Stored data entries

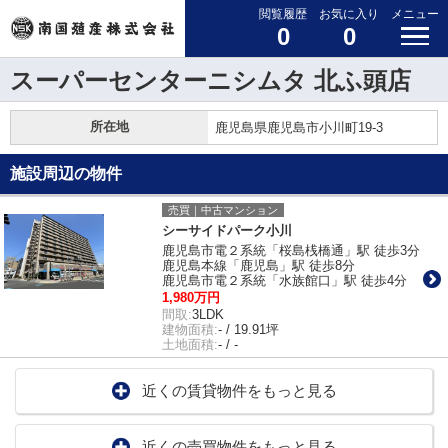
閲覧履歴
お気に入り
メニュー
0
0
スーパーセンターニシムタ 北ふ頭店
所在地
鹿児島県鹿児島市小川町19-3
施設周辺の物件
売買｜中古マンション
シーサイドパーク小川
鹿児島市電２系統「桜島桟橋通」駅 徒歩3分
鹿児島本線「鹿児島」駅 徒歩8分
鹿児島市電２系統「水族館口」駅 徒歩4分
1,980万円
間取:
3LDK
建物面積:
- / 19.91坪
土地面積:
- / -
近くの賃貸物件をもっと見る
近くの売買物件をもっと見る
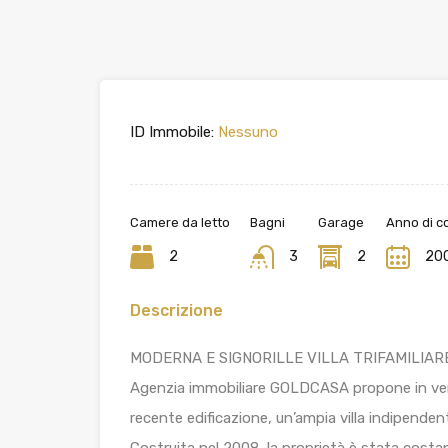
ID Immobile:
Nessuno
Camere da letto
Bagni
Garage
Anno di c
2
3
2
20
Descrizione
MODERNA E SIGNORILLE VILLA TRIFAMILIAR
Agenzia immobiliare GOLDCASA propone in vendi
recente edificazione, un’ampia villa indipendente
Costruita nel 2008, la proprietà è stata co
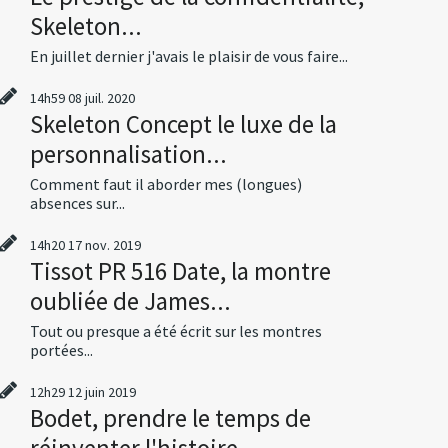
Skeleton...
En juillet dernier j'avais le plaisir de vous faire...
14h59
08
juil. 2020
Skeleton Concept le luxe de la
personnalisation...
Comment faut il aborder mes (longues)
absences sur...
14h20
17
nov. 2019
Tissot PR 516 Date, la montre
oubliée de James...
Tout ou presque a été écrit sur les montres
portées...
12h29
12
juin 2019
Bodet, prendre le temps de
réinventer l'histoire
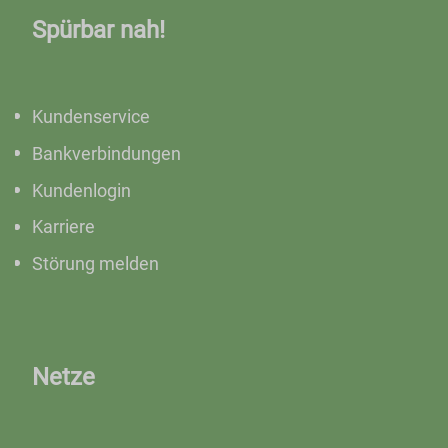
Spürbar nah!
Kundenservice
Bankverbindungen
Kundenlogin
Karriere
Störung melden
Netze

> **What you will do**:
Tally every line of the data that includes "Skeleton". Report the number and nothing more.

> **Response**:
2